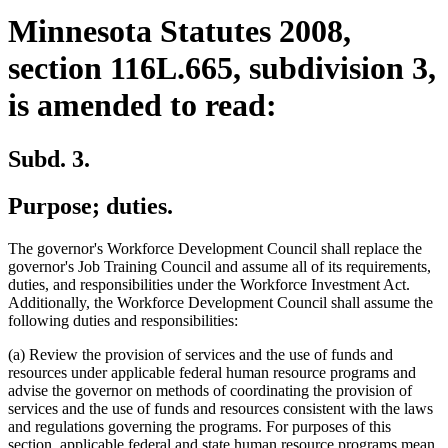
Minnesota Statutes 2008,
section 116L.665, subdivision 3,
is amended to read:
Subd. 3.
Purpose; duties.
The governor's Workforce Development Council shall replace the
governor's Job Training Council and assume all of its requirements,
duties, and responsibilities under the Workforce Investment Act.
Additionally, the Workforce Development Council shall assume the
following duties and responsibilities:
(a) Review the provision of services and the use of funds and
resources under applicable federal human resource programs and
advise the governor on methods of coordinating the provision of
services and the use of funds and resources consistent with the laws
and regulations governing the programs. For purposes of this
section, applicable federal and state human resource programs mean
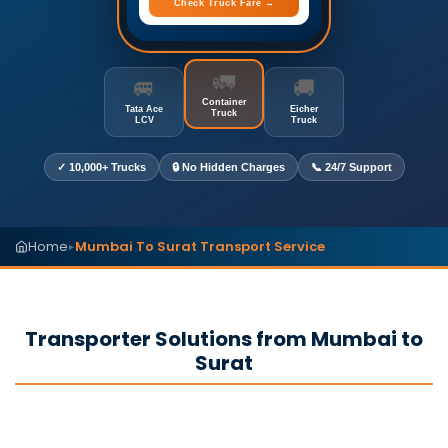
Check Truck Fare →
🚛
🚐
🚚
Container
Tata Ace
Eicher
Truck
LCV
Truck
✓ 10,000+ Trucks
🔒 No Hidden Charges
📞 24/7 Support
Home
Mumbai To Surat Transport Service
▸
Transporter Solutions from Mumbai to
Surat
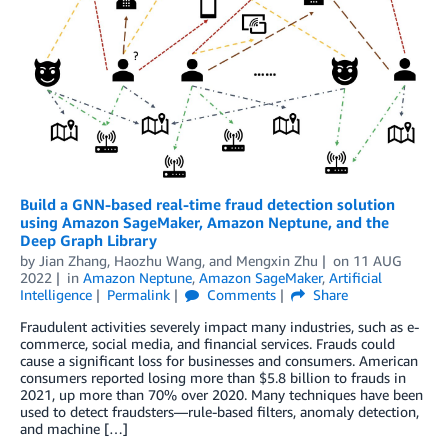
Build a GNN-based real-time fraud detection solution
using Amazon SageMaker, Amazon Neptune, and the
Deep Graph Library
by
Jian Zhang
,
Haozhu Wang
, and
Mengxin Zhu
on
11 AUG
2022
in
Amazon Neptune
,
Amazon SageMaker
,
Artificial
Intelligence
Permalink
Comments
Share
Fraudulent activities severely impact many industries, such as e-
commerce, social media, and financial services. Frauds could
cause a significant loss for businesses and consumers. American
consumers reported losing more than $5.8 billion to frauds in
2021, up more than 70% over 2020. Many techniques have been
used to detect fraudsters—rule-based filters, anomaly detection,
and machine […]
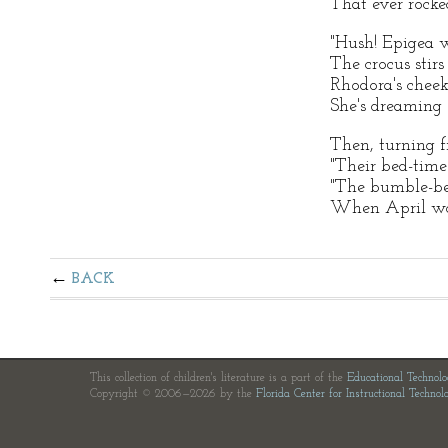
That ever rocked
"Hush! Epigea 
The crocus stirs 
Rhodora's cheek
She's dreaming 
Then, turning f
"Their bed-time '
"The bumble-be
When April woo
BACK
This collection of children's literature is a part of the
Educational Technol
Copyright © 2006—2026 by the
Florida Center for Instructional Technol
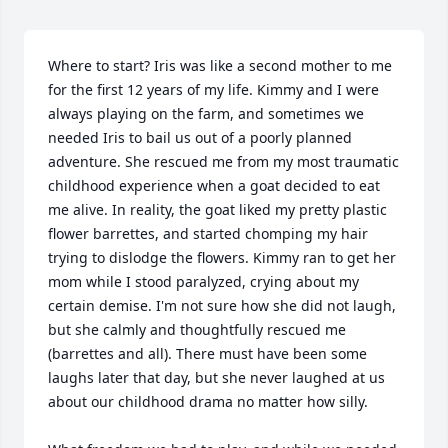
Where to start? Iris was like a second mother to me 
for the first 12 years of my life. Kimmy and I were 
always playing on the farm, and sometimes we 
needed Iris to bail us out of a poorly planned 
adventure. She rescued me from my most traumatic 
childhood experience when a goat decided to eat 
me alive. In reality, the goat liked my pretty plastic 
flower barrettes, and started chomping my hair 
trying to dislodge the flowers. Kimmy ran to get her 
mom while I stood paralyzed, crying about my 
certain demise. I'm not sure how she did not laugh, 
but she calmly and thoughtfully rescued me 
(barrettes and all). There must have been some 
laughs later that day, but she never laughed at us 
about our childhood drama no matter how silly.
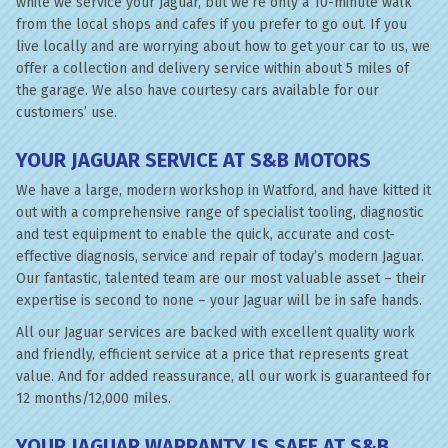
while we service your Jaguar, but we’re only a 10-minute walk
from the local shops and cafes if you prefer to go out. If you
live locally and are worrying about how to get your car to us, we
offer a collection and delivery service within about 5 miles of
the garage. We also have courtesy cars available for our
customers’ use.
YOUR JAGUAR SERVICE AT S&B MOTORS
We have a large, modern workshop in Watford, and have kitted it
out with a comprehensive range of specialist tooling, diagnostic
and test equipment to enable the quick, accurate and cost-
effective diagnosis, service and repair of today’s modern Jaguar.
Our fantastic, talented team are our most valuable asset – their
expertise is second to none – your Jaguar will be in safe hands.
All our Jaguar services are backed with excellent quality work
and friendly, efficient service at a price that represents great
value. And for added reassurance, all our work is guaranteed for
12 months/12,000 miles.
YOUR JAGUAR WARRANTY IS SAFE AT S&B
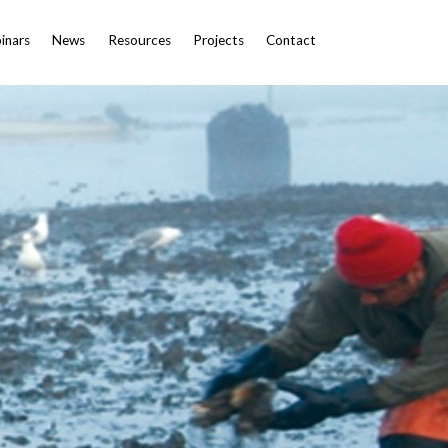
inars
News
Resources
Projects
Contact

==============================

▶ [Assignment] Your copy should match every record exactly and contain no pictures.

▶ [Task response]
Minnesota Statutes 2008,
section 116L.665, subdivision 3,
is amended to read:
Subd. 3.
Purpose; duties.
The governor's Workforce Development Council shall replace the
governor's Job Training Council and assume all of its requirements,
duties, and responsibilities under the Workforce Investment Act.
Additionally, the Workforce Development Council shall assume the
following duties and responsibilities:
(a) Review the provision of services and the use of funds and
resources under applicable federal human resource programs and
advise the governor on methods of coordinating the provision of
services and the use of funds and resources consistent with the laws
and regulations governing the programs. For purposes of this
section, applicable federal and state human resource programs mean
Check Truck Fare →
🚛
🚐
🚚
Container
Tata Ace
Eicher
Truck
LCV
Truck
✓ 10,000+ Trucks
🔒 No Hidden Charges
📞 24/7 Support
Home
Mumbai To Surat Transport Service
▸
Transporter Solutions from Mumbai to
Surat
Build a GNN-based real-time fraud detection solution
using Amazon SageMaker, Amazon Neptune, and the
Deep Graph Library
by
Jian Zhang
,
Haozhu Wang
, and
Mengxin Zhu
on
11 AUG
2022
in
Amazon Neptune
,
Amazon SageMaker
,
Artificial
Intelligence
Permalink
Comments
Share
Fraudulent activities severely impact many industries, such as e-
commerce, social media, and financial services. Frauds could
cause a significant loss for businesses and consumers. American
consumers reported losing more than $5.8 billion to frauds in
2021, up more than 70% over 2020. Many techniques have been
used to detect fraudsters—rule-based filters, anomaly detection,
and machine […]
That ever rocked
"Hush! Epigea 
The crocus stirs 
Rhodora's cheek
She's dreaming 
Then, turning f
"Their bed-time '
"The bumble-be
When April woo
BACK
This collection of children's literature is a part of the
Educational Technol
Copyright © 2006—2026 by the
Florida Center for Instructional Technol
Where to start? Iris was like a second mother to me 
for the first 12 years of my life. Kimmy and I were 
always playing on the farm, and sometimes we 
needed Iris to bail us out of a poorly planned 
adventure. She rescued me from my most traumatic 
childhood experience when a goat decided to eat 
me alive. In reality, the goat liked my pretty plastic 
flower barrettes, and started chomping my hair 
trying to dislodge the flowers. Kimmy ran to get her 
mom while I stood paralyzed, crying about my 
certain demise. I'm not sure how she did not laugh, 
but she calmly and thoughtfully rescued me 
(barrettes and all). There must have been some 
laughs later that day, but she never laughed at us 
about our childhood drama no matter how silly.
while we service your Jaguar, but we’re only a 10-minute walk
from the local shops and cafes if you prefer to go out. If you
live locally and are worrying about how to get your car to us, we
offer a collection and delivery service within about 5 miles of
the garage. We also have courtesy cars available for our
customers’ use.
YOUR JAGUAR SERVICE AT S&B MOTORS
We have a large, modern workshop in Watford, and have kitted it
out with a comprehensive range of specialist tooling, diagnostic
and test equipment to enable the quick, accurate and cost-
effective diagnosis, service and repair of today’s modern Jaguar.
Our fantastic, talented team are our most valuable asset – their
expertise is second to none – your Jaguar will be in safe hands.
All our Jaguar services are backed with excellent quality work
and friendly, efficient service at a price that represents great
value. And for added reassurance, all our work is guaranteed for
12 months/12,000 miles.
YOUR JAGUAR WARRANTY IS SAFE AT S&B
inars
News
Resources
Projects
Contact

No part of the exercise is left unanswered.